◆ **EXERCISE**
Repeat only the lines below from the one containing "ranges. INDIANHUME's recent" through the one containing "2030 consensus base", inclusive, exactly as written.

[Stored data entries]
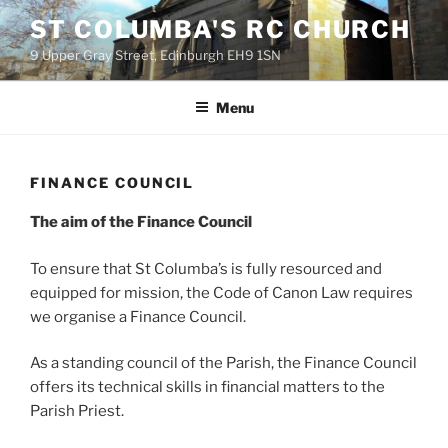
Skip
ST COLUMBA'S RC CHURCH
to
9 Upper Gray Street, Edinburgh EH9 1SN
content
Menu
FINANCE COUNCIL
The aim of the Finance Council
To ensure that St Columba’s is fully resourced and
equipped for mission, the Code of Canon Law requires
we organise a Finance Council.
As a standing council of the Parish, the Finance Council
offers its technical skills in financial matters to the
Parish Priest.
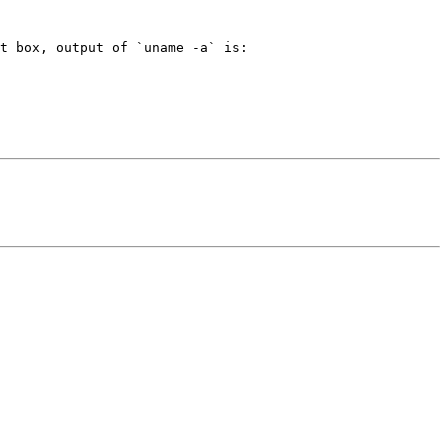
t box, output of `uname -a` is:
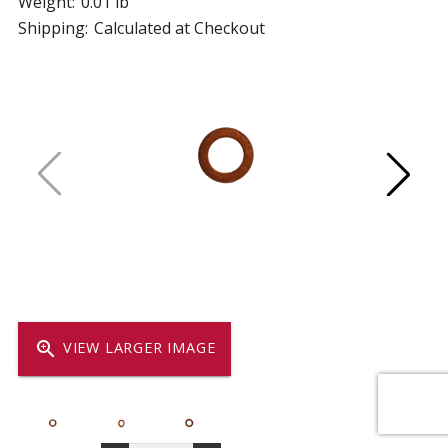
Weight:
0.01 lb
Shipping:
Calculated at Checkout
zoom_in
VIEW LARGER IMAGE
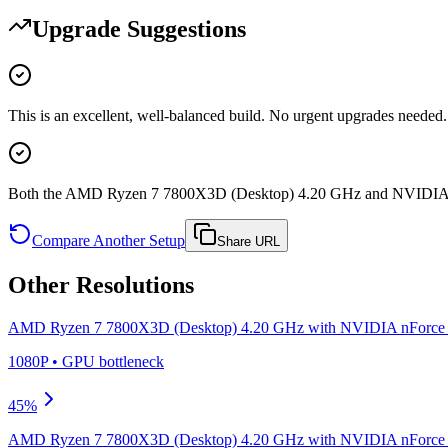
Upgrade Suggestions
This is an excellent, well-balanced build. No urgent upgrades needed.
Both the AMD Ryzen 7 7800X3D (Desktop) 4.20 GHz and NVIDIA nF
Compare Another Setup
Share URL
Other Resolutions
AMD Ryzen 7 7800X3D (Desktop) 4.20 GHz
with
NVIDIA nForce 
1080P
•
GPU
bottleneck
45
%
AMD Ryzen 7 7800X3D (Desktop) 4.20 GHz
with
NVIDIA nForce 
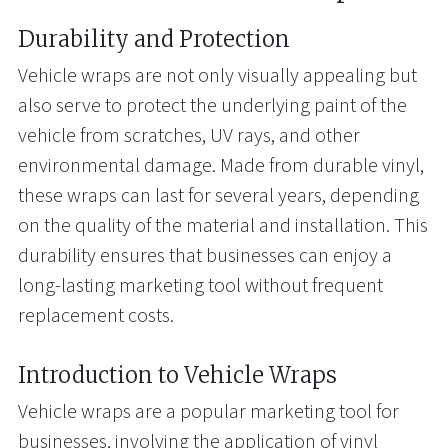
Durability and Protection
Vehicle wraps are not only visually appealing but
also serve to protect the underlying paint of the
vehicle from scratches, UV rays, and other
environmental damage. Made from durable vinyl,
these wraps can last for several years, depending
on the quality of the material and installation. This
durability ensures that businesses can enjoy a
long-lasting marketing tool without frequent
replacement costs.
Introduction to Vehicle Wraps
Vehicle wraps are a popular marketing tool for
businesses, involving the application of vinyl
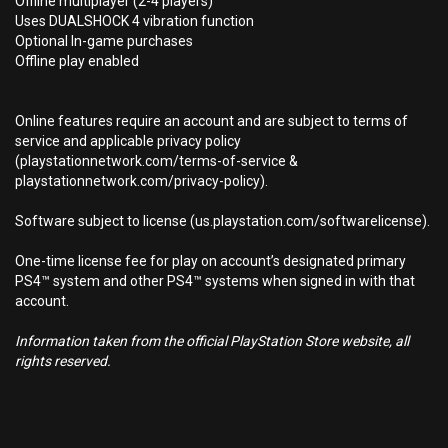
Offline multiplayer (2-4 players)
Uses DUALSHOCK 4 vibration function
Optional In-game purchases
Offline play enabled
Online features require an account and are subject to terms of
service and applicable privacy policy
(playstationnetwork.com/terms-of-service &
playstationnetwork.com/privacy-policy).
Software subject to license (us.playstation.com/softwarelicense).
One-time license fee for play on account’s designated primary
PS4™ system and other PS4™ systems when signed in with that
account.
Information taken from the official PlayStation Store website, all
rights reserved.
---
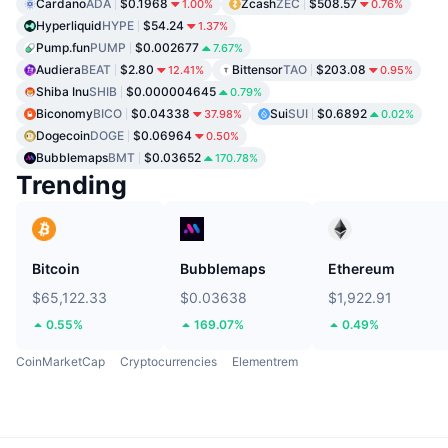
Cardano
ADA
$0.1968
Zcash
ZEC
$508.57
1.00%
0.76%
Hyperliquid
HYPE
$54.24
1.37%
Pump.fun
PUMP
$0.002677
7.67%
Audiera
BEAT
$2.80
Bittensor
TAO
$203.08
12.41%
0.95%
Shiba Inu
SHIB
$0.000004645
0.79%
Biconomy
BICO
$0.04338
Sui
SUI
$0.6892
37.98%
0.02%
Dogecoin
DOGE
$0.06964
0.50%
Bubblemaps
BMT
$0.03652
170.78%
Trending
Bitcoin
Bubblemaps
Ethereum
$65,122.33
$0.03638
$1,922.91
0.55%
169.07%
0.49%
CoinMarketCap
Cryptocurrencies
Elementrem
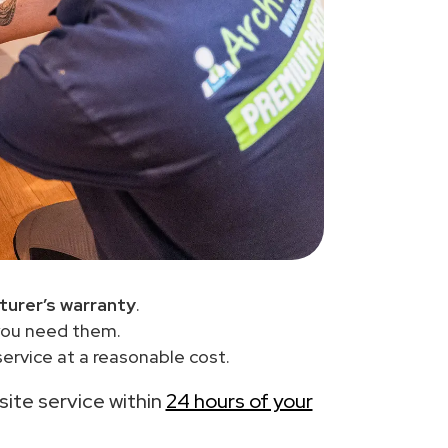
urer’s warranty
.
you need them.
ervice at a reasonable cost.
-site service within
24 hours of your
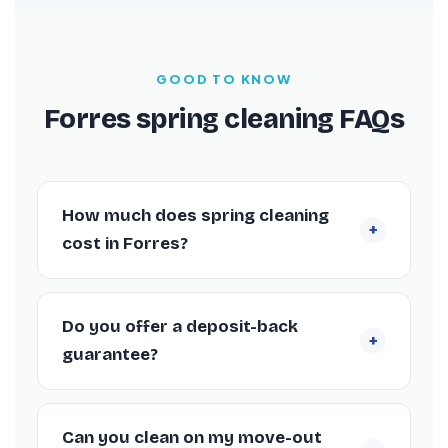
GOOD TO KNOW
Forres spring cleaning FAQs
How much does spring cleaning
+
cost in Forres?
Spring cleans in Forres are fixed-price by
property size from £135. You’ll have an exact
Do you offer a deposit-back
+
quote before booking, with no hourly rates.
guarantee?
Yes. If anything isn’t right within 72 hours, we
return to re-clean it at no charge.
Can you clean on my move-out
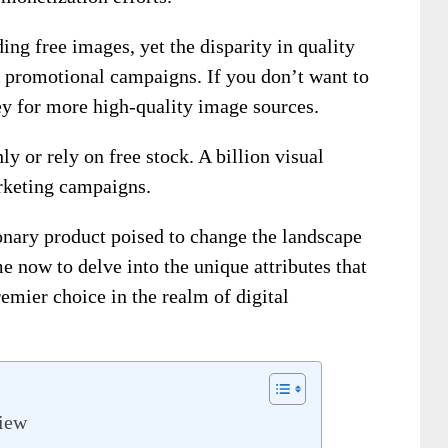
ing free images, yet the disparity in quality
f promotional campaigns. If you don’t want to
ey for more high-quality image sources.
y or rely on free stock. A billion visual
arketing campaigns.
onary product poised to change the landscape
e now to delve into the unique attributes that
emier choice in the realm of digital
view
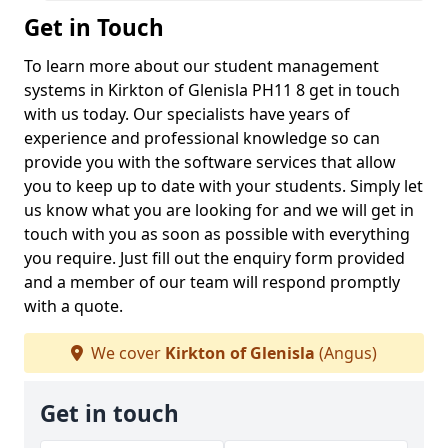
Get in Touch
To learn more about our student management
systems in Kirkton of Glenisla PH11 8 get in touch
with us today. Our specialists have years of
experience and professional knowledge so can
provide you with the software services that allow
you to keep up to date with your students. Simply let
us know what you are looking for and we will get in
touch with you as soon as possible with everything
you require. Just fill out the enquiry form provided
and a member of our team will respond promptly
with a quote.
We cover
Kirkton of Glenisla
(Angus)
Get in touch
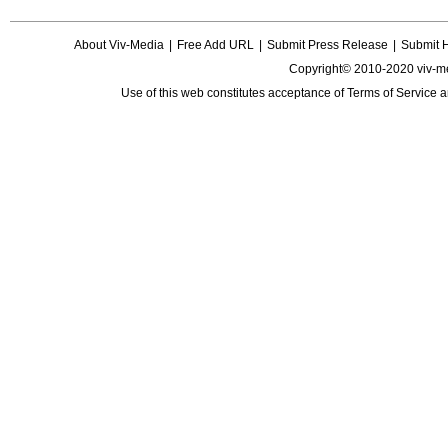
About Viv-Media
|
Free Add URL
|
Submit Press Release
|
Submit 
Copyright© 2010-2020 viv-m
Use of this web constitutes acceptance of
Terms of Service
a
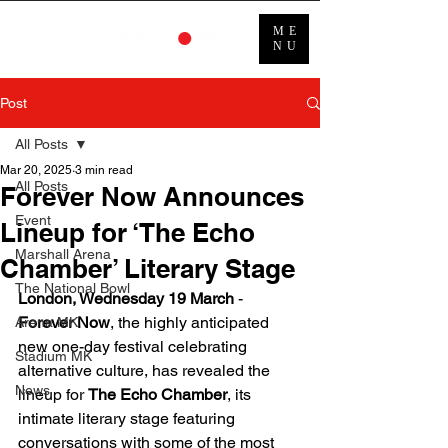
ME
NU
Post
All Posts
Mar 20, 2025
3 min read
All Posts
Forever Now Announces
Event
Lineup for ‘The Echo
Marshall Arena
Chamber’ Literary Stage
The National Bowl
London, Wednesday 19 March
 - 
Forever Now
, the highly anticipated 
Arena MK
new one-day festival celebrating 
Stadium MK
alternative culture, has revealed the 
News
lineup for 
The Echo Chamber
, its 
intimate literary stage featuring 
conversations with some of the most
--
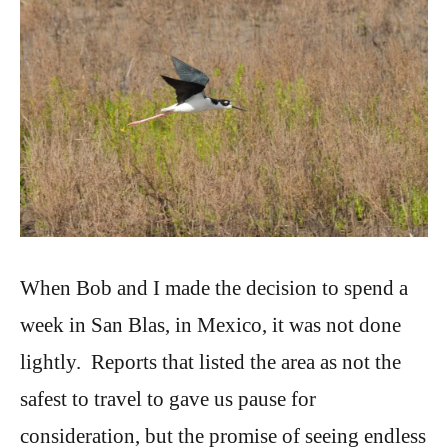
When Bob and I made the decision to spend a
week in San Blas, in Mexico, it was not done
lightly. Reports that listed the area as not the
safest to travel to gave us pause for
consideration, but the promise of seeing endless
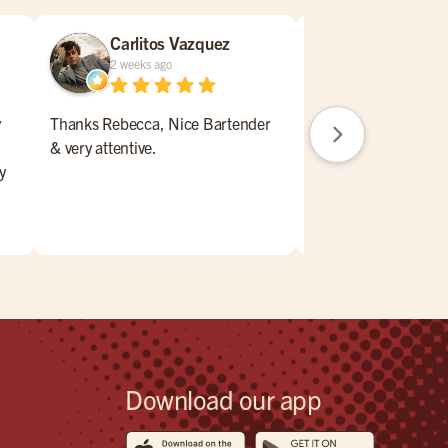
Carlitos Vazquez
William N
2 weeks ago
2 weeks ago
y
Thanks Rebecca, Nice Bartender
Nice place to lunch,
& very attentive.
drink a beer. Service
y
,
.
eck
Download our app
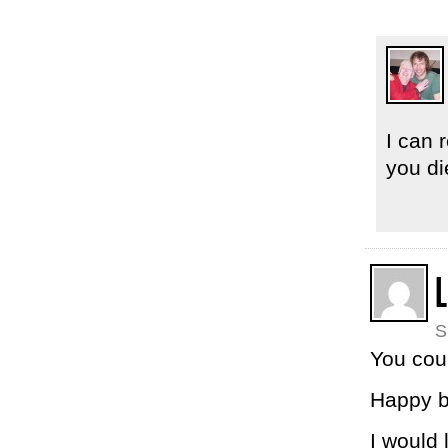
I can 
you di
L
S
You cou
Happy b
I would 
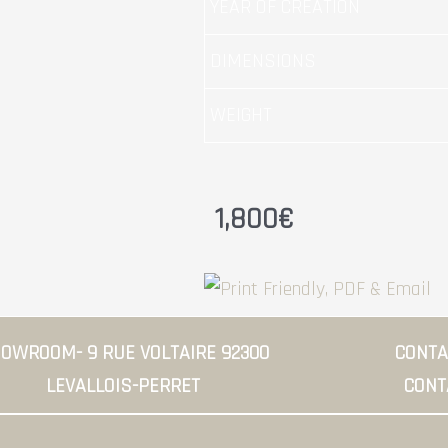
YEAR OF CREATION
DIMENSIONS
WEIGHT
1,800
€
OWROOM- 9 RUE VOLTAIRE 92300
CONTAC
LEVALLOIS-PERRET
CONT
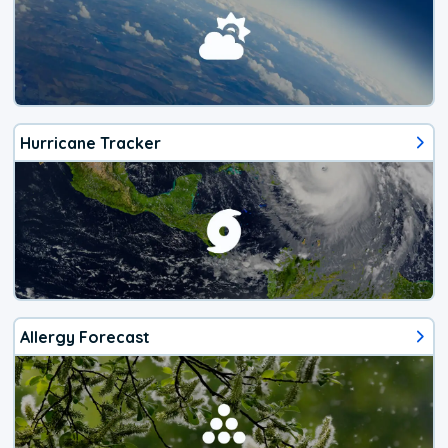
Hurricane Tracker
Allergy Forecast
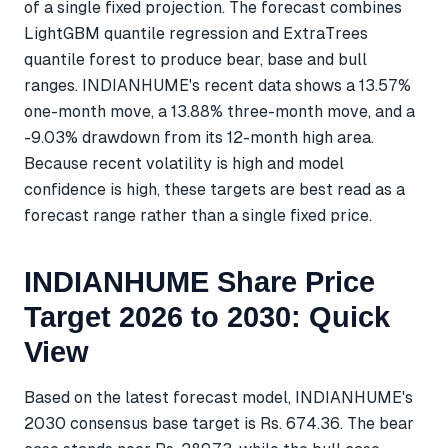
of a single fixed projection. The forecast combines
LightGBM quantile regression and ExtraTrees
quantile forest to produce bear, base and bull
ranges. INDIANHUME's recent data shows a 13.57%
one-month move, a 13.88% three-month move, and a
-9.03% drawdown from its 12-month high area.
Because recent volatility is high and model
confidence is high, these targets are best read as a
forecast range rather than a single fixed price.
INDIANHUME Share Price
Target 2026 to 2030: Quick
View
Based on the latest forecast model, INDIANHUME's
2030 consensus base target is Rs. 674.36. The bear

◆ **WRITTEN SOLUTION**
ranges. INDIANHUME's recent data shows a 13.57%
one-month move, a 13.88% three-month move, and a
-9.03% drawdown from its 12-month high area.
Because recent volatility is high and model
confidence is high, these targets are best read as a
forecast range rather than a single fixed price.
INDIANHUME Share Price
Target 2026 to 2030: Quick
View
Based on the latest forecast model, INDIANHUME's
2030 consensus base target is Rs. 674.36. The bear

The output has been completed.